A sentença da juíza Priscila Faria da Silva, da 12ª Vara Cível de Brasília, afastou o argumento da defesa sobre a imunidade parlamentar, ao considerar que as falas configurariam discurso de ódio e que a imunidade não poderia servir de “fundamento para a irresponsabilidade” do deputado. Trata-se, no mínimo, de uma interpretação preocupante, pois ignora o escopo e o espírito do dispositivo constitucional da imunidade parlamentar, que, ressaltamos, não pode ser relativizada, por mais controversos que sejam os temas ou posicionamentos dos deputados e senadores. Ainda que a condenação a Nikolas possa ser revertida em instâncias superiores – e quiçá isso aconteça, com a Justiça reconhecendo a inviolabilidade da imunidade parlamentar –, é preocupante a visão cada vez mais comum de que os dispositivos constitucionais não são mais basilares, podendo ser "interpretados" ou relativizados a qualquer momento.

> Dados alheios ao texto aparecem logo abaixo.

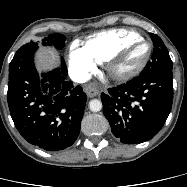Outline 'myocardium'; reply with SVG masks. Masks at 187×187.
Here are the masks:
<instances>
[{"instance_id": "1", "label": "myocardium", "mask_w": 187, "mask_h": 187, "mask_svg": "<svg viewBox=\"0 0 187 187\" xmlns=\"http://www.w3.org/2000/svg\"><path fill=\"white\" fill-rule=\"evenodd\" d=\"M139 42H145L148 45V51L146 56L144 57L143 61L134 69L127 71V72H123V73H119L115 70V65L125 56V54L127 53V51L133 47L135 44L139 43ZM152 43L150 40L144 38V37H140L138 39L129 41L127 43H125L124 45H122L121 47H119L117 50H115L104 62V66L106 71L108 72V74L110 75L111 78H113L116 81H127L130 80L132 78H134L135 76H137L138 74H140L143 69L146 67V65L148 64L151 54H152Z\"/></svg>"}]
</instances>
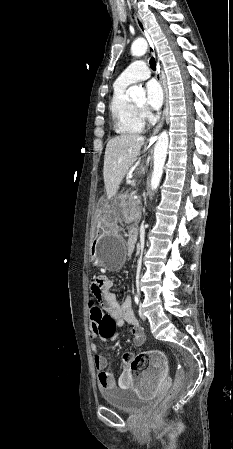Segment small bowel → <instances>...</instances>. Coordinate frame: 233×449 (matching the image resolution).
<instances>
[{"mask_svg":"<svg viewBox=\"0 0 233 449\" xmlns=\"http://www.w3.org/2000/svg\"><path fill=\"white\" fill-rule=\"evenodd\" d=\"M114 281L111 274H95L90 283V290L94 296L93 301H100L102 307H107V314L113 320L115 326H122L125 323L130 326L135 346H141L145 342V332L138 323L132 310V299L130 295H125L122 302H119L116 294L112 291ZM91 328V338L95 340L98 334H93ZM116 338H105L104 340L114 341ZM91 350L94 354V365L98 373V384L101 389H109L116 384L115 376L107 370V359L99 351L95 342L91 343ZM132 354L127 353L125 357ZM123 358V359H124ZM168 376V365L166 354H160L158 347L149 349L148 368H143L142 375H129L125 370L118 379V383L130 384V389L135 390L138 399H157V394H161L163 377Z\"/></svg>","mask_w":233,"mask_h":449,"instance_id":"obj_1","label":"small bowel"}]
</instances>
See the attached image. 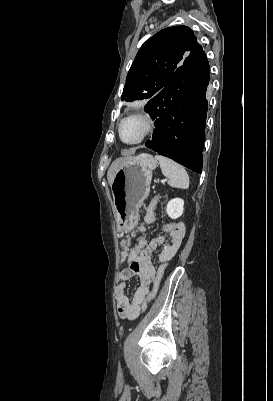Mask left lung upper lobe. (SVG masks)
<instances>
[{"mask_svg":"<svg viewBox=\"0 0 273 401\" xmlns=\"http://www.w3.org/2000/svg\"><path fill=\"white\" fill-rule=\"evenodd\" d=\"M197 38L186 26L163 29L138 51L127 74L122 101L152 99L169 82Z\"/></svg>","mask_w":273,"mask_h":401,"instance_id":"5c2ea615","label":"left lung upper lobe"}]
</instances>
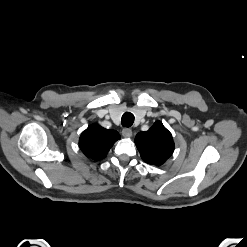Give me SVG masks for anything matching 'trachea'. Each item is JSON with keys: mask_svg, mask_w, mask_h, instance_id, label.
<instances>
[{"mask_svg": "<svg viewBox=\"0 0 247 247\" xmlns=\"http://www.w3.org/2000/svg\"><path fill=\"white\" fill-rule=\"evenodd\" d=\"M134 122V115L130 112H125L122 116V126L124 127H130Z\"/></svg>", "mask_w": 247, "mask_h": 247, "instance_id": "trachea-1", "label": "trachea"}]
</instances>
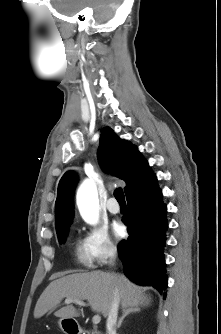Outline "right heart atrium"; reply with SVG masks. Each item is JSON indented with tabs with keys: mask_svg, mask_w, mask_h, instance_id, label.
<instances>
[{
	"mask_svg": "<svg viewBox=\"0 0 221 334\" xmlns=\"http://www.w3.org/2000/svg\"><path fill=\"white\" fill-rule=\"evenodd\" d=\"M83 243L92 262L105 264L117 253V246L103 225H93L86 230Z\"/></svg>",
	"mask_w": 221,
	"mask_h": 334,
	"instance_id": "obj_1",
	"label": "right heart atrium"
}]
</instances>
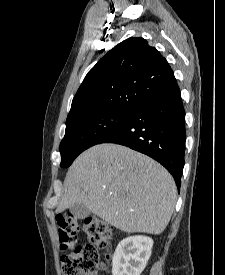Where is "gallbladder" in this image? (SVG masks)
<instances>
[{
  "label": "gallbladder",
  "mask_w": 225,
  "mask_h": 275,
  "mask_svg": "<svg viewBox=\"0 0 225 275\" xmlns=\"http://www.w3.org/2000/svg\"><path fill=\"white\" fill-rule=\"evenodd\" d=\"M69 210L78 219H83L90 214V210L83 203H75Z\"/></svg>",
  "instance_id": "bac80fb5"
}]
</instances>
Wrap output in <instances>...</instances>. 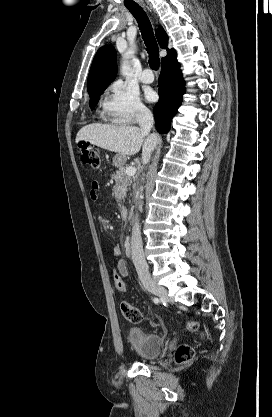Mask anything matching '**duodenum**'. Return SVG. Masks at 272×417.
Listing matches in <instances>:
<instances>
[{
    "mask_svg": "<svg viewBox=\"0 0 272 417\" xmlns=\"http://www.w3.org/2000/svg\"><path fill=\"white\" fill-rule=\"evenodd\" d=\"M120 213H121L123 218L127 219V217H128V208H127V206L122 205L120 207Z\"/></svg>",
    "mask_w": 272,
    "mask_h": 417,
    "instance_id": "1",
    "label": "duodenum"
}]
</instances>
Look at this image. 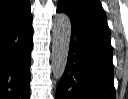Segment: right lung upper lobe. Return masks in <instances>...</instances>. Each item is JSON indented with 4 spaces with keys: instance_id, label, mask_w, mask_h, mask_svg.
I'll return each instance as SVG.
<instances>
[{
    "instance_id": "cb5924a9",
    "label": "right lung upper lobe",
    "mask_w": 128,
    "mask_h": 99,
    "mask_svg": "<svg viewBox=\"0 0 128 99\" xmlns=\"http://www.w3.org/2000/svg\"><path fill=\"white\" fill-rule=\"evenodd\" d=\"M29 9V0H0V28Z\"/></svg>"
}]
</instances>
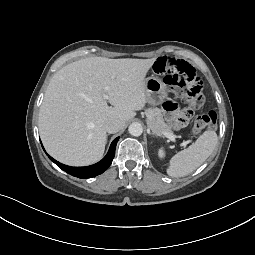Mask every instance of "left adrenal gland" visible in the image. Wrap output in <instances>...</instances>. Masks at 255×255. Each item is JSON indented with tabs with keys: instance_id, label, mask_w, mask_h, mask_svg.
I'll return each instance as SVG.
<instances>
[{
	"instance_id": "a2214340",
	"label": "left adrenal gland",
	"mask_w": 255,
	"mask_h": 255,
	"mask_svg": "<svg viewBox=\"0 0 255 255\" xmlns=\"http://www.w3.org/2000/svg\"><path fill=\"white\" fill-rule=\"evenodd\" d=\"M153 137H157L156 135L151 134Z\"/></svg>"
}]
</instances>
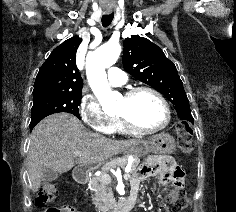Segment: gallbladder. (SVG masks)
<instances>
[{
  "mask_svg": "<svg viewBox=\"0 0 236 212\" xmlns=\"http://www.w3.org/2000/svg\"><path fill=\"white\" fill-rule=\"evenodd\" d=\"M59 177V174L54 172L53 170L49 168H45L42 171V180L43 181H54Z\"/></svg>",
  "mask_w": 236,
  "mask_h": 212,
  "instance_id": "bac80fb5",
  "label": "gallbladder"
}]
</instances>
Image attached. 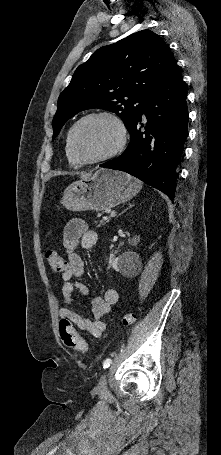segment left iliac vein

Importante lembrar que a mesma fala de Nikolas já havia sido analisada pelo Supremo Tribunal Federal, onde cinco queixas-crimes por suposta prática de transfobia foram rejeitadas pelo ministro André Mendonça, com base em parecer da Procuradoria-Geral da República. Para a PGR, embora pudesse ser considerada de mau gosto, a manifestação de deputado está protegida pela imunidade parlamentar, pois foi proferida na tribuna em plenário. Mendonça ressaltou que a “atuação livre dos parlamentares na defesa de suas opiniões” é condição indispensável para o pleno exercício das funções legislativas. Esse entendimento, porém, mostra-se cada vez mais raro.
Não é de hoje que juízes optam por relativizar a imunidade parlamentar. O próprio Nikolas Ferreira, por exemplo, foi denunciado pela PGR por suposto crime de injúria contra Lula, após ter o parlamentar ter dito que Lula era um “ladrão que deveria estar na prisão” ao discursar, em inglês, durante a Cúpula Transatlântica da Organização das Nações Unidas (ONU); Gustavo Gayer tornou-se réu por calúnia e difamação ao criticar, em vídeo, a reeleição de Rodrigo Pacheco à presidência do Senado; Daniel Silveira foi preso em 2021 por declarações ofensivas a ministros do STF.
Mais recentemente, o deputado Marcel van Hattem tornou-se alvo de inquérito por suposto crime contra a honra do delegado da Polícia Federal Fábio Shor, a quem chamou de “abusador de autoridade” em discurso na Câmara. O relator do caso, ministro Flávio Dino, afirmou que a fala poderia “ultrapassar as fronteiras da imunidade parlamentar” – mesmo diante de uma redação constitucional que não deixa dúvidas ao proteger “quaisquer” opiniões, palavras e votos.
Em meio a suas atribuições, cabe aos parlamentares debater temas e fazer críticas que eventualmente poderão desagradar. É exatamente para permitir esses debates que foi instituída a imunidade parlamentar. Sem ela, temas importantes – como o debatido pelo Nikolas Ferreira e sua “Nikole”, o de que o gênero é uma construção social e pode ser autoatribuído de acordo com o sentimento do indivíduo, prescindindo da biologia – jamais serão debatidos no Congresso por medo de represálias e processos na Justiça.
A imunidade parlamentar não é um privilégio individual, mas uma salvaguarda institucional da democracia e deveria ser defendida com afinco pela sociedade e, mais ainda, pelo próprio Congresso, que, infelizmente, tem preferido a timidez – para não dizer omissão. Relativizar a imunidade parlamentar, seja em qualquer instância judicial, é abrir caminho para um Congresso amordaçado, onde apenas discursos autorizados possam ser proferidos, ou seja, o oposto de uma democracia.